CVXOPT only solves (smooth and nonsmooth) convex problems, giving access to several third party convex solvers with guaranteed state of the art worst case complexity. You may pose linear, convex quadratic, linear semidefinite, and many other convex types of constraints.
OpenOpt solves general (smooth and nonsmooth) nonlinear programs, including problems with integer constraints. Unlike CVXOPT, it has no software for solving semidefinite programs. The solvers were all written by Dmitrey Kroshko himself and don't have a long history, so testing was probably limited.
OpenOpt itself does _not- interface to general third party solvers.

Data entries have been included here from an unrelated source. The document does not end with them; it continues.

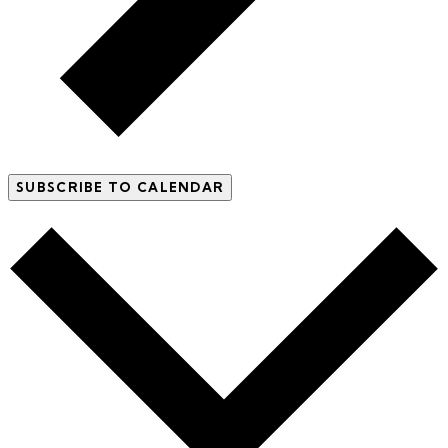
SUBSCRIBE TO CALENDAR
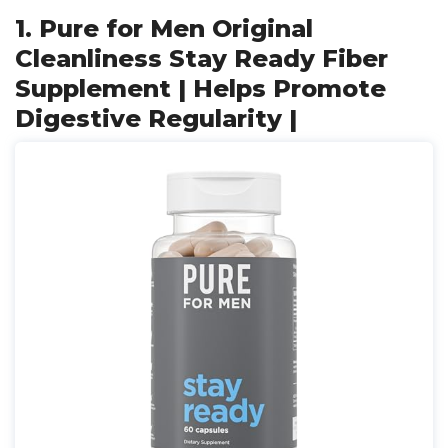
1. Pure for Men Original
Cleanliness Stay Ready Fiber
Supplement | Helps Promote
Digestive Regularity |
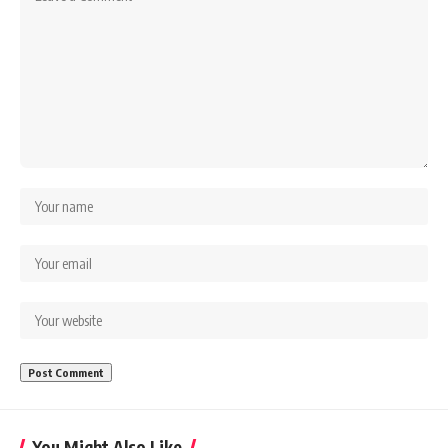
You Might Also Like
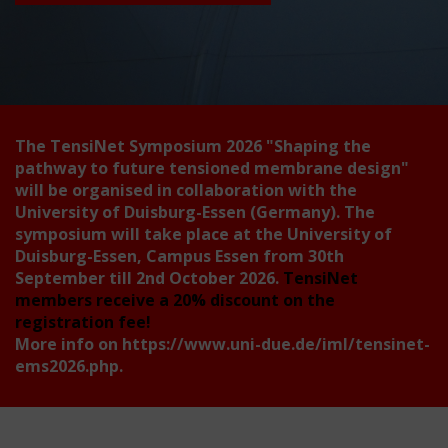
The TensiNet Symposium 2026
"Shaping the
pathway to future tensioned membrane design"
will be organised in collaboration with the
University of Duisburg-Essen (Germany). The
symposium will take place at the University of
Duisburg-Essen, Campus Essen from 30th
September till 2nd October 2026.
TensiNet
members receive a 20% discount on the
registration fee!
More info on
https://www.uni-due.de/iml/tensinet-
ems2026.php
.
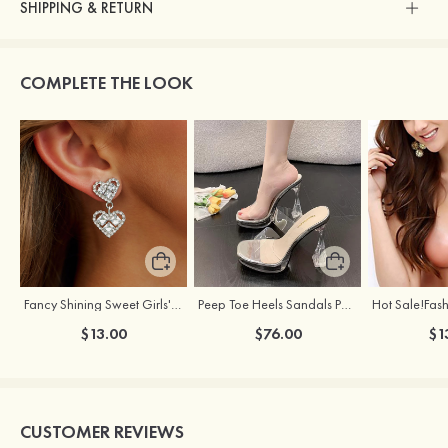
SHIPPING & RETURN
COMPLETE THE LOOK
Fancy Shining Sweet Girls' Alloy Earrings
Peep Toe Heels Sandals PVC with Chunky Heel Girl's Dance Prom Fashion Shoes
$13.00
$76.00
$1
CUSTOMER REVIEWS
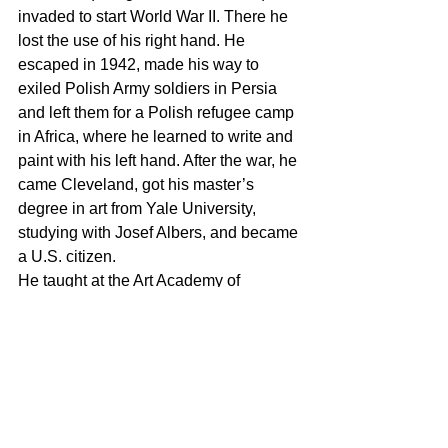
invaded to start World War II. There he 
lost the use of his right hand. He 
escaped in 1942, made his way to 
exiled Polish Army soldiers in Persia 
and left them for a Polish refugee camp 
in Africa, where he learned to write and 
paint with his left hand. After the war, he 
came Cleveland, got his master’s 
degree in art from Yale University, 
studying with Josef Albers, and became 
a U.S. citizen.
He taught at the Art Academy of 
Cincinnati from 1957-64, meeting his 
future wife here when she became an 
Academy student. She had come to 
Cincinnati from Germany to help her 
elderly grandfather, an ecclesiastical 
painter, with his work.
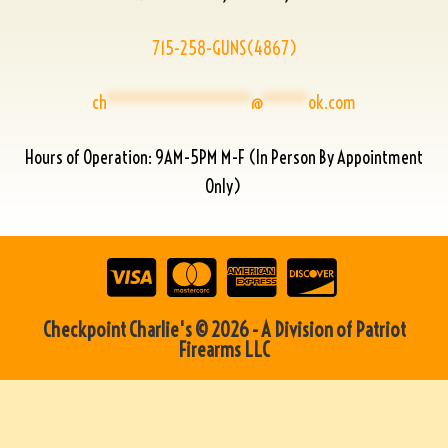
715-258-GUNS(4867)
ch
****************
@
*****
ok.com
Hours of Operation: 9AM-5PM M-F (In Person By Appointment
Only)
Checkpoint Charlie's © 2026 - A Division of Patriot
Firearms LLC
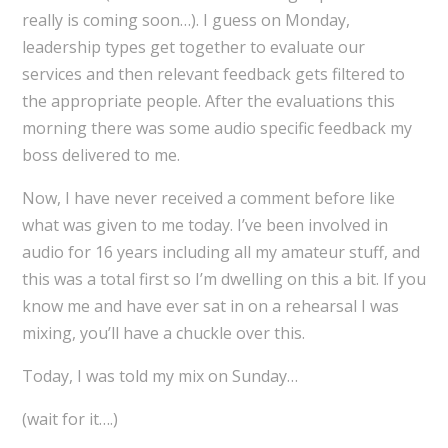
really is coming soon…). I guess on Monday,
leadership types get together to evaluate our
services and then relevant feedback gets filtered to
the appropriate people. After the evaluations this
morning there was some audio specific feedback my
boss delivered to me.
Now, I have never received a comment before like
what was given to me today. I’ve been involved in
audio for 16 years including all my amateur stuff, and
this was a total first so I’m dwelling on this a bit. If you
know me and have ever sat in on a rehearsal I was
mixing, you’ll have a chuckle over this.
Today, I was told my mix on Sunday…
(wait for it….)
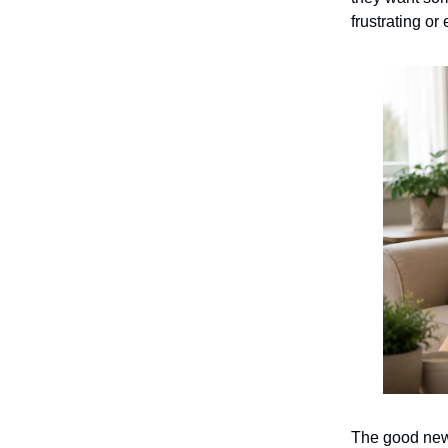
frustrating or
The good news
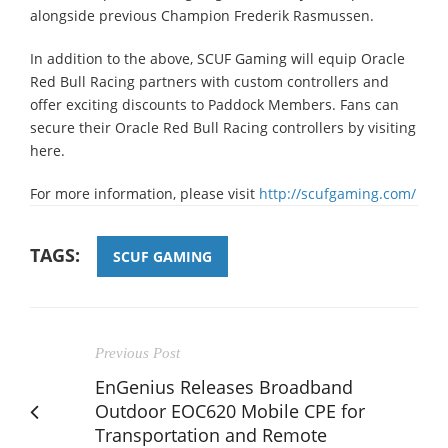
alongside previous Champion Frederik Rasmussen.
In addition to the above, SCUF Gaming will equip Oracle
Red Bull Racing partners with custom controllers and
offer exciting discounts to Paddock Members. Fans can
secure their Oracle Red Bull Racing controllers by visiting
here.
For more information, please visit
http://scufgaming.com/
TAGS:
SCUF GAMING
Previous Post
EnGenius Releases Broadband
Outdoor EOC620 Mobile CPE for
Transportation and Remote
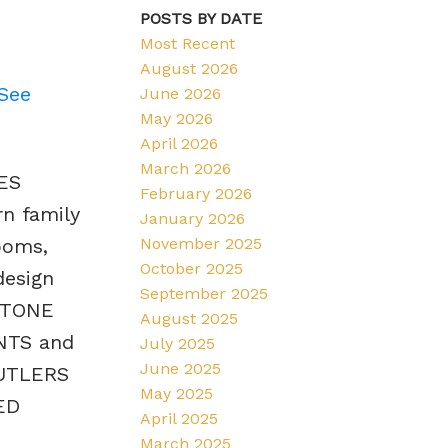
POSTS BY DATE
Most Recent
August 2026
See
June 2026
May 2026
April 2026
March 2026
ES
February 2026
n family
January 2026
November 2025
ooms,
October 2025
design
September 2025
STONE
August 2025
NTS and
July 2025
June 2025
BUTLERS
May 2025
ED
April 2025
March 2025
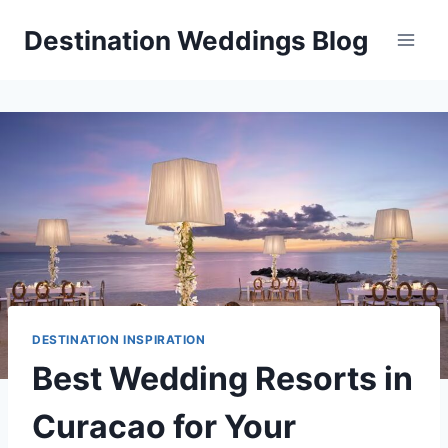
Skip
Destination Weddings Blog
to
content
DESTINATION INSPIRATION
Best Wedding Resorts in
Curacao for Your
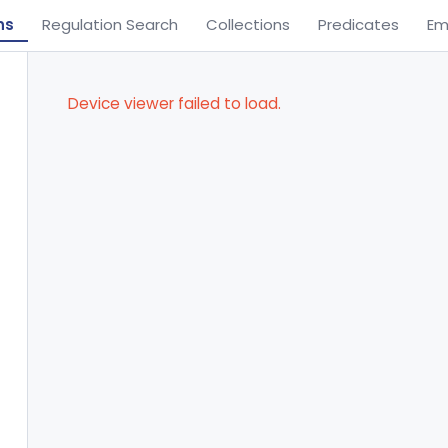
ns
Regulation Search
Collections
Predicates
Em
Device viewer failed to load.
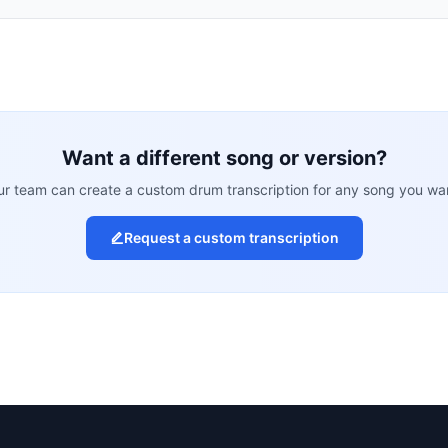
Want a different song or version?
r team can create a custom drum transcription for any song you wa
Request a custom transcription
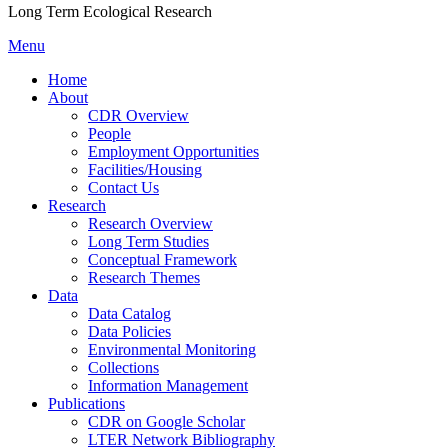
Long Term Ecological Research
Menu
Home
About
CDR Overview
People
Employment Opportunities
Facilities/Housing
Contact Us
Research
Research Overview
Long Term Studies
Conceptual Framework
Research Themes
Data
Data Catalog
Data Policies
Environmental Monitoring
Collections
Information Management
Publications
CDR on Google Scholar
LTER Network Bibliography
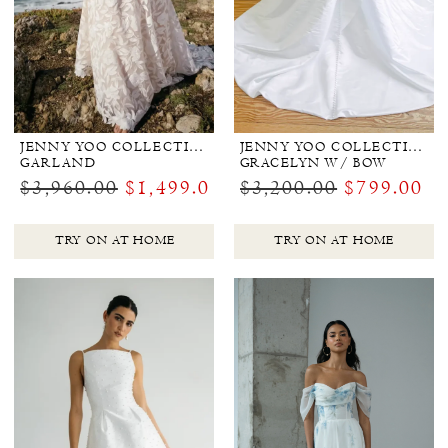
JENNY YOO COLLECTION BRIDAL
JENNY YOO COLLECTION BRIDAL
GARLAND
GRACELYN W/ BOW
$3,960.00
$1,499.00
$3,200.00
$799.00
TRY ON AT HOME
TRY ON AT HOME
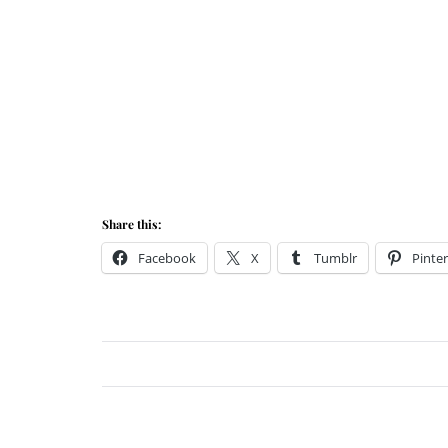
Share this:
Facebook
X
Tumblr
Pinter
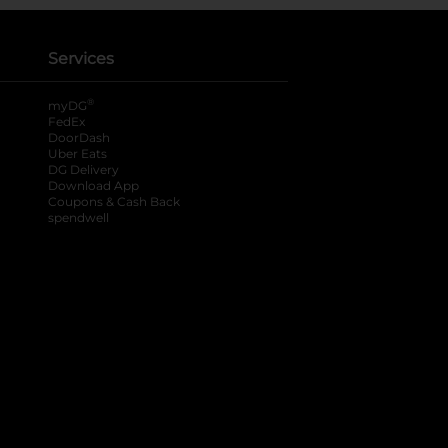
Services
®
myDG
FedEx
DoorDash
Uber Eats
DG Delivery
Download App
Coupons & Cash Back
spendwell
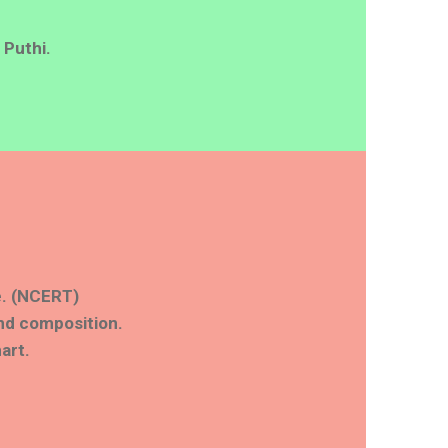
 Puthi.
fe. (NCERT)
nd composition.
art.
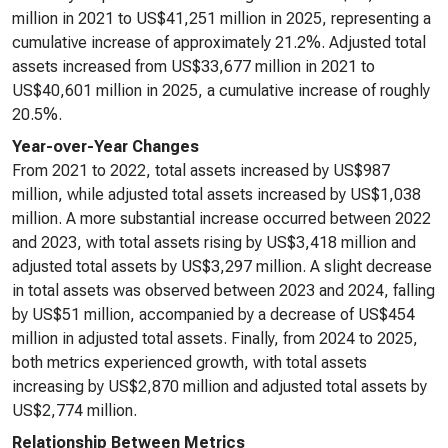
million in 2021 to US$41,251 million in 2025, representing a
cumulative increase of approximately 21.2%. Adjusted total
assets increased from US$33,677 million in 2021 to
US$40,601 million in 2025, a cumulative increase of roughly
20.5%.
Year-over-Year Changes
From 2021 to 2022, total assets increased by US$987
million, while adjusted total assets increased by US$1,038
million. A more substantial increase occurred between 2022
and 2023, with total assets rising by US$3,418 million and
adjusted total assets by US$3,297 million. A slight decrease
in total assets was observed between 2023 and 2024, falling
by US$51 million, accompanied by a decrease of US$454
million in adjusted total assets. Finally, from 2024 to 2025,
both metrics experienced growth, with total assets
increasing by US$2,870 million and adjusted total assets by
US$2,774 million.
Relationship Between Metrics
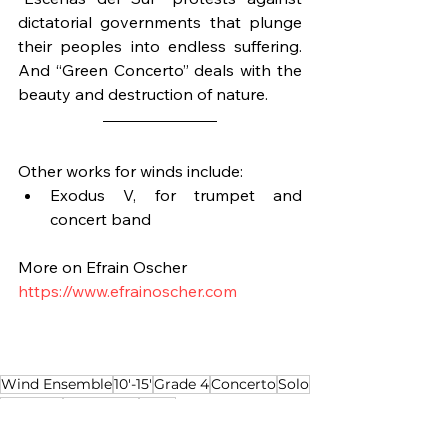
dictatorial governments that plunge 
their peoples into endless suffering. 
And “Green Concerto” deals with the 
beauty and destruction of nature.
Other works for winds include:
Exodus V, for trumpet and 
concert band
More on Efrain Oscher
https://www.efrainoscher.com
Wind Ensemble
10'-15'
Grade 4
Concerto
Solo
Trumpet
Jazz based
Latin
Composition of the Week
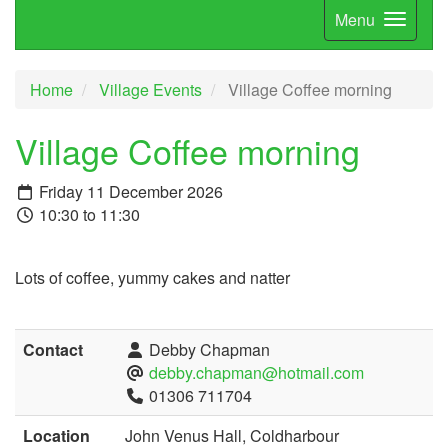
Menu
Home
Village Events
Village Coffee morning
Village Coffee morning
Friday 11 December 2026
10:30 to 11:30
Lots of coffee, yummy cakes and natter
Contact
Debby Chapman
debby.chapman@hotmail.com
01306 711704
Location
John Venus Hall, Coldharbour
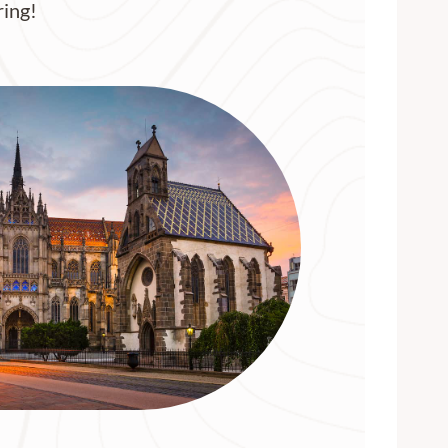
ring!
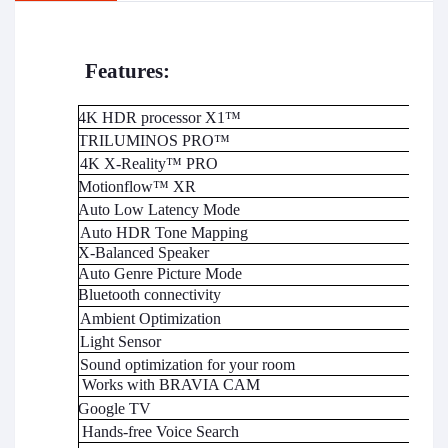
Features:
4K HDR processor X1™
TRILUMINOS PRO™
4K X-Reality™ PRO
Motionflow™ XR
Auto Low Latency Mode
Auto HDR Tone Mapping
X-Balanced Speaker
Auto Genre Picture Mode
Bluetooth connectivity
Ambient Optimization
Light Sensor
Sound
optimization
for your room
Works with BRAVIA CAM
Google TV
Hands-free Voice Search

However, there is the ''OpenOpt Framework'' (http://openopt.org/OOFramework) that interfaces to IPOPT (mentioned in another comment; it cannot solve nonsmooth problems), CVXOPT, and some other solvers available in Python.
Apart from this interface, there is no relation between these packages. The methods are completely different; the only common things may well be the Python language and the access to LAPACK.
For convex problems, I'd also like to recommend
CVX: Matlab Software for Disciplined Convex Programming
http://cvxr.com/cvx,
for which the authors obtained this year's very prestigious
Beale-Hays-Orchard Prize for Excellence in Computational Mathematical Programming. It is written in Matlab, though.
They also have a Python ''version'' called CVXPY
http://www.stanford.edu/~ttinoco/cvxpy/, but CVXPY is effectively only a
very nice and useful ''disciplined'' interface to CVXOPT, in which one can make sure that when a program is syntactically correct it is a convex optimization problem.